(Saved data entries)
• • •
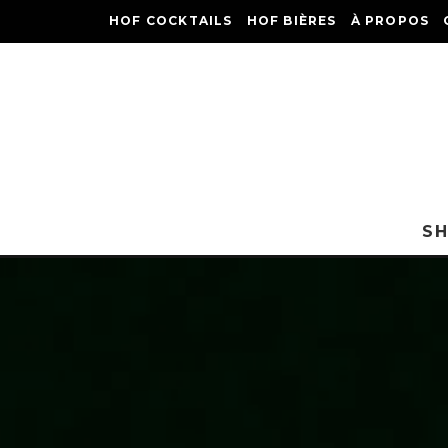
HOF COCKTAILS
HOF BIÈRES
À PROPOS
S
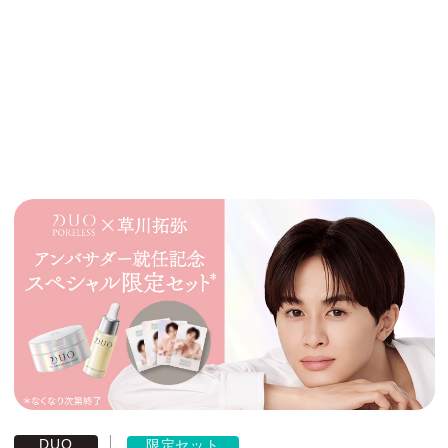
DUO
限定セット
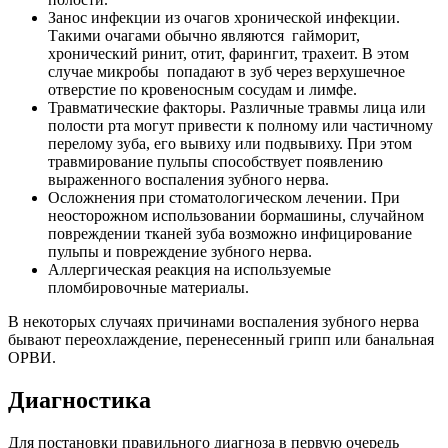
Занос инфекции из очагов хронической инфекции.
Такими очагами обычно являются гайморит,
хронический ринит, отит, фарингит, трахеит. В этом
случае микробы попадают в зуб через верхушечное
отверстие по кровеносным сосудам и лимфе.
Травматические факторы. Различные травмы лица или
полости рта могут привести к полному или частичному
перелому зуба, его вывиху или подвывиху. При этом
травмирование пульпы способствует появлению
выраженного воспаления зубного нерва.
Осложнения при стоматологическом лечении. При
неосторожном использовании бормашины, случайном
повреждении тканей зуба возможно инфицирование
пульпы и повреждение зубного нерва.
Аллергическая реакция на используемые
пломбировочные материалы.
В некоторых случаях причинами воспаления зубного нерва
бывают переохлаждение, перенесенный грипп или банальная
ОРВИ.
Диагностика
Для постановки правильного диагноза в первую очередь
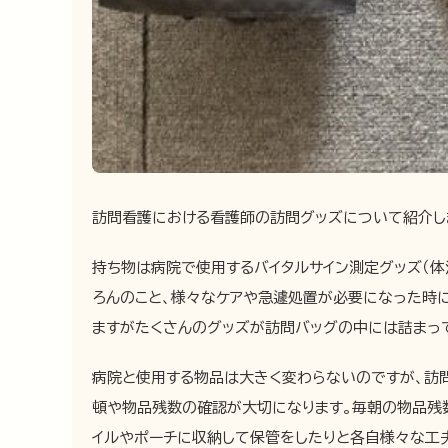
訪問看護における看護師の訪問グッズについて紹介し
持ち物は病院で使用するバイタルサイン測定グッズ（体
ろんのこと、様々なケアや急遽処置が必要になった時
ますがたくさんのグッズが訪問バッグの中には詰まっ
病院と使用する物品は大きく変わらないのですが、訪
頓や物品残数の確認が大切になります。毎朝の物品残
イルやポーチに収納して保管をしたりと各自様々な工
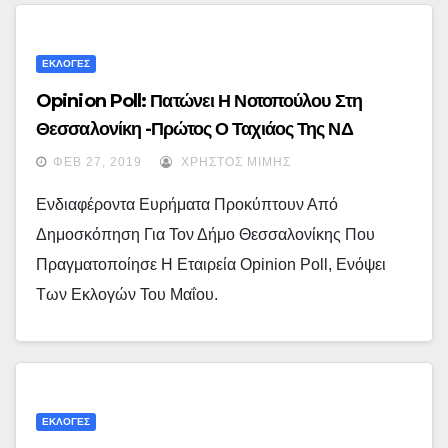
ΕΚΛΟΓΕΣ
Opinion Poll: Πατώνει Η Νοτοπούλου Στη
Θεσσαλονίκη -Πρώτος Ο Ταχιάος Της ΝΔ
ΦΕΒ 27, 2019
ΧΡΉΣΤΟΣ ΜΊΜΗΣ
Ενδιαφέροντα Ευρήματα Προκύπτουν Από
Δημοσκόπηση Για Τον Δήμο Θεσσαλονίκης Που
Πραγματοποίησε Η Εταιρεία Opinion Poll, Ενόψει
Των Εκλογών Του Μαΐου.
ΕΚΛΟΓΕΣ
• • •
**Exercise description**. Pictures aside, retype all of the entries word for word.

**Solution**.
HOF COCKTAILS
HOF BIÈRES
À PROPOS
S
DUO
限定セット
Занос инфекции из очагов хронической инфекции.
Такими очагами обычно являются гайморит,
хронический ринит, отит, фарингит, трахеит. В этом
случае микробы попадают в зуб через верхушечное
отверстие по кровеносным сосудам и лимфе.
Травматические факторы. Различные травмы лица или
полости рта могут привести к полному или частичному
перелому зуба, его вывиху или подвывиху. При этом
травмирование пульпы способствует появлению
выраженного воспаления зубного нерва.
Осложнения при стоматологическом лечении. При
неосторожном использовании бормашины, случайном
повреждении тканей зуба возможно инфицирование
пульпы и повреждение зубного нерва.
Аллергическая реакция на используемые
пломбировочные материалы.
В некоторых случаях причинами воспаления зубного нерва
бывают переохлаждение, перенесенный грипп или банальная
ОРВИ.
Диагностика
Для постановки правильного диагноза в первую очередь
訪問看護における看護師の訪問グッズについて紹介し
持ち物は病院で使用するバイタルサイン測定グッズ（体
ろんのこと、様々なケアや急遽処置が必要になった時
ますがたくさんのグッズが訪問バッグの中には詰まっ
病院と使用する物品は大きく変わらないのですが、訪
頓や物品残数の確認が大切になります。毎朝の物品残
イルやポーチに収納して保管をしたりと各自様々な工
ΕΚΛΟΓΕΣ
Opinion Poll: Πατώνει Η Νοτοπούλου Στη
Θεσσαλονίκη -Πρώτος Ο Ταχιάος Της ΝΔ
ΦΕΒ 27, 2019
ΧΡΉΣΤΟΣ ΜΊΜΗΣ
Ενδιαφέροντα Ευρήματα Προκύπτουν Από
Δημοσκόπηση Για Τον Δήμο Θεσσαλονίκης Που
Πραγματοποίησε Η Εταιρεία Opinion Poll, Ενόψει
Των Εκλογών Του Μαΐου.
ΕΚΛΟΓΕΣ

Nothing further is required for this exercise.